Finding the Direction and Distance of a Train's Motion Using Basic Kinematics

[miglo]

Homework Statement

A train moving with a constant velocity travels 135 m north in 12 s and an undetermined distance to the west. The speed of the train is 26 m/s.

(a) Find the direction of the train's motion relative to north. (in degrees west of north)

(b) How far west has the train traveled in this time?

Homework Equations

speed=distance/time or distance =speed*time

v_0cos(theta)=v_x
v_0sin(theta)=v_y

The Attempt at a Solution

i have no idea how to start, but I am guessing i have to find the distance traveled north first in order to find the angle theta.

 

[PeterO]

Homework Statement

A train moving with a constant velocity travels 135 m north in 12 s and an undetermined distance to the west. The speed of the train is 26 m/s.

(a) Find the direction of the train's motion relative to north. (in degrees west of north)

(b) How far west has the train traveled in this time?

Homework Equations

speed=distance/time or distance =speed*time

v_0cos(theta)=v_x
v_0sin(theta)=v_y

The Attempt at a Solution

i have no idea how to start, but I am guessing i have to find the distance traveled north first in order to find the angle theta.

You were given the distance North - You have to find the speed North.

 

[Rayquesto]

oh! ok so this problem is forcing you to calculate the x component of the velocity since they pretty much give you the y component to find theta.

Do you know how to do that?

 

[PeterO]

oh! ok so this problem is forcing you to calculate the x component of the velocity since they pretty much give you the y component to find theta.

Do you know how to do that?

Well it did travel 135m in 12 seconds.

 

[Rayquesto]

yes and that would be y. what's x?

 

[PeterO]

yes and that would be y. what's x?

Well it is logically negative, since the train went West, and the application of the Pythagorus theorem to the x and the y yields 26.

 

[Rayquesto]

thats how I see it too.
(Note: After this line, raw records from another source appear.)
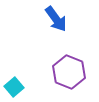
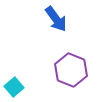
purple hexagon: moved 2 px right, 2 px up
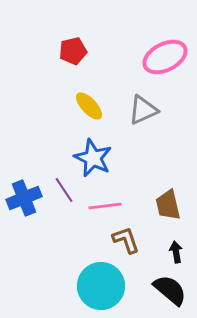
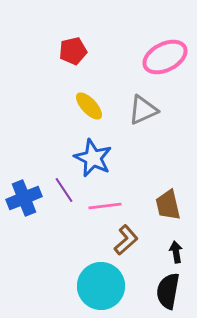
brown L-shape: rotated 68 degrees clockwise
black semicircle: moved 2 px left, 1 px down; rotated 120 degrees counterclockwise
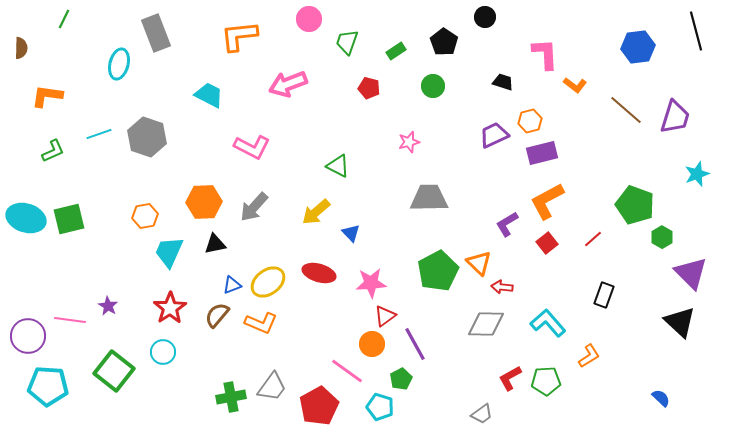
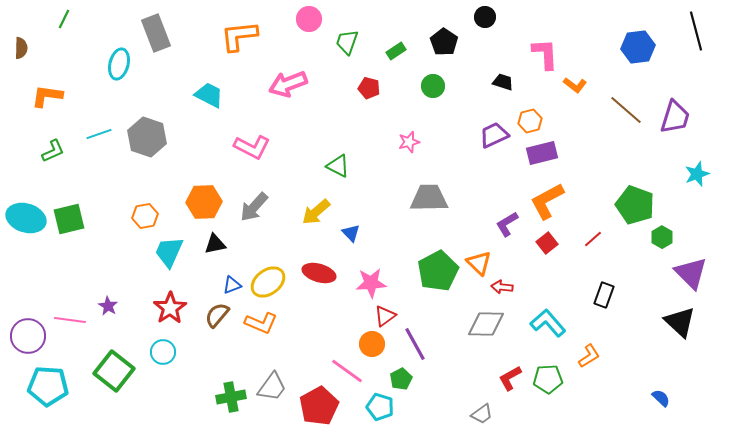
green pentagon at (546, 381): moved 2 px right, 2 px up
The hidden part of the problem that will get you the answer lies in the pythagorean theorem.

 

[miglo]

ok i think I am finally understanding this
so since it says the train traveled 135 m in 12 s, then its velocity is 135m/12s right?
so i get 11.25m/s so that's the y component of velocity V_y
so since its overall speed is 26 m/s then by using the pythagorean theorem we can find V_x?
26=sqrt(V^2_x+V^2_y)=sqrt(V^2_x+(11.25)^2)
from this i got V_x=23.44m/s
so then tan(theta)=V_y/V_x=11.25/23.44
theta=arctan(11.25/23.44)=25.6 degrees
did i do this right?

edit: so i submitted my answer (my homework is online) and i got it wrong, i still have 3 more tries i believe
where did i go wrong?

 

[PeterO]

ok i think I am finally understanding this
so since it says the train traveled 135 m in 12 s, then its velocity is 135m/12s right?
so i get 11.25m/s so that's the y component of velocity V_y
so since its overall speed is 26 m/s then by using the pythagorean theorem we can find V_x?
26=sqrt(V^2_x+V^2_y)=sqrt(V^2_x+(11.25)^2)
from this i got V_x=23.44m/s
so then tan(theta)=V_y/V_x=11.25/23.44
theta=arctan(11.25/23.44)=25.6 degrees
did i do this right?

edit: so i submitted my answer (my homework is online) and i got it wrong, i still have 3 more tries i believe
where did i go wrong?

If you sketch a North component of 11.25 and a west component of 23.44, with resultant 26, you will see the triangle and perhaps recognise the 25.6 degree angle you quoted. But that is not the angle "west of North" as asked.

 

[Rayquesto]

Yes you are doing it right however the angle you found is relative to the west. How would you go about finding the angle relative to the north? (hint: you are very close and 90 degree angles determine frequencies in how one should go about calling the direction north, west, east, or south). I'm sorry if that sounded a bit wordy.